Internal Documents Expose the True Intentions Behind China’s Virus Mobile App System

Internal Documents Expose the True Intentions Behind China’s Virus Mobile App System
A passenger shows a green QR code on his phone to show his health status to security upon arrival at Wenzhou railway station in Wenzhou, Zhejiang on February 28, 2020. (NOEL CELIS/AFP via Getty Images)
Luo Ya
Since the outbreak of the CCP virus (COVID-19), the Chinese communist regime has implemented a so-called health code system that assigns to everyone’s smartphone, via mobile app, a colored QR code. Green means you can pass checkpoints, but yellow or red requires you to quarantine for a set number of days, as determined by authorities.

The stated purpose of the health codes is to monitor and prevent the spread of the virus. However The Epoch Times has obtained internal documents that suggest the real purposes go beyond monitoring the virus toward monitoring individuals and maintaining “social stability.”

The health code system developed by Chinese e-commerce giant Alibaba was first adopted in February to monitor its employees’ health. With the help of Ant Financial, a sister company of Alibaba, the system was introduced publicly in the eastern city of Hangzhou. Around the same time, internet giant Tencent also developed its version of a health code system in collaboration with authorities, through its app WeChat.

Since the system was rolled out nationwide, it has become a major risk assessment tool for the virus. As the regime strictly implements containment measures according to the mobile apps, people’s lives have been quickly and drastically affected.

For months, this smart phone-based QR code system has successfully helped the regime to  control people’s movements. The system records the user’s frequency and time spent at or near a virus outbreak and covers such details as local streets and towns.

For using public transit, going shopping, or visiting other public spaces, a smart phone with the green code is a must in order to pass security checkpoints. The Epoch Times has reported numerous cases of Chinese citizens being harassed or beaten by officers when they could not produce the QR code at security checkpoints.

But some people expressed privacy concerns over the personal information they must enter into the health code app.

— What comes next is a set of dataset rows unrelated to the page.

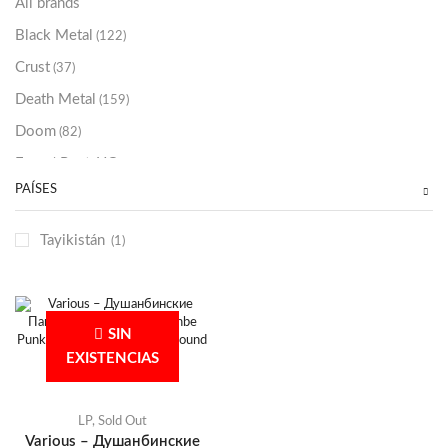
All brands
Black Metal
(122)
Crust
(37)
Death Metal
(159)
Doom
(82)
Emo / Post-HC
(21)
PAÍSES
Grindcore
(85)
Hard Rock
(48)
Tayikistán
(1)
Hardcore
(153)
Heavy Metal
(91)
Otros
(38)
SIN
Prog
(25)
EXISTENCIAS
Punk
(146)
Sludge
(35)
LP
,
Sold Out
Various – Душанбинские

Chinese online media The News Lens analyzed that the use of health codes is worrisome, given that local governments can use this system to suppress dissidents such as petitioners, political prisoners, and rights defenders. “With a red code, people will get trapped and excluded from any public services.”
In recent years, the Chinese regime has adopted digitized surveillance tools such as security cameras equipped with facial recognition technology, spyware, artificial intelligence, and big data analysis to monitor people, drawing concerns from human rights groups.

Internal Documents Provide Clues

The Epoch Times recently obtained a series of internal documents from China that revealed how the regime has utilized the health code system for the purpose of strengthening control of the population.
A document titled, “Urgent Notice on Strengthening the Application of Hebei Health Code,” was issued by an office within the Baoding City government in response to the CCP virus pandemic. This urgent notice was done “to ensure the success of Two Sessions,” the annual meetings of the Chinese Communist Party’s rubber-stamp legislature and its advisory body, held in Beijing from May 21 to 29 this year. The political meetings are an occasion for top Party officials to discuss future policies; the city is usually heavily guarded and policed during that period.

The document was obtained from a source who has proved reliable in the past.

The document said, “this is to strictly implement the central, provincial, and municipal work requirements” and strengthen the health code’s application in local areas and its coverage of public places such as transit stations, malls, supermarkets, businesses, hospitals, scenic spots, hotels, restaurants, traffic checkpoints, and public transportation to “ensure the safety and stability of the Two Sessions.”

The document also requires CCP officials to improve their “ideological awareness,” and make full use of the health code as a security check system to serve the Two Sessions.

Another series of internal documents from Baoding city, Hebei Province, disclosed how two shopping centers did not fulfill their obligation in monitoring the public during the pandemic.

The Baoding City Office of the Leading Group for Response to Epidemic Diseases issued a “Notice to the city commerce bureau regarding ineffective implementation of the epidemic supervision and control” on June 25. The notice stated that since the outbreak in Beijing, the city has “entered into a wartime state,” but individual units and departments have failed to implement virus prevention measures.

The notice particularly mentioned that on June 12, a confirmed COVID-19 patient surnamed Liu (from Li county), went to Wanbo Plaza (the tallest building in Hebei Province, a landmark in Baoding City) and RT-Mart. The tracking system found that neither of the above two business sites implemented prevention and control measures such as temperature checks, code scanning, registration of personal information, and guidance to wear masks.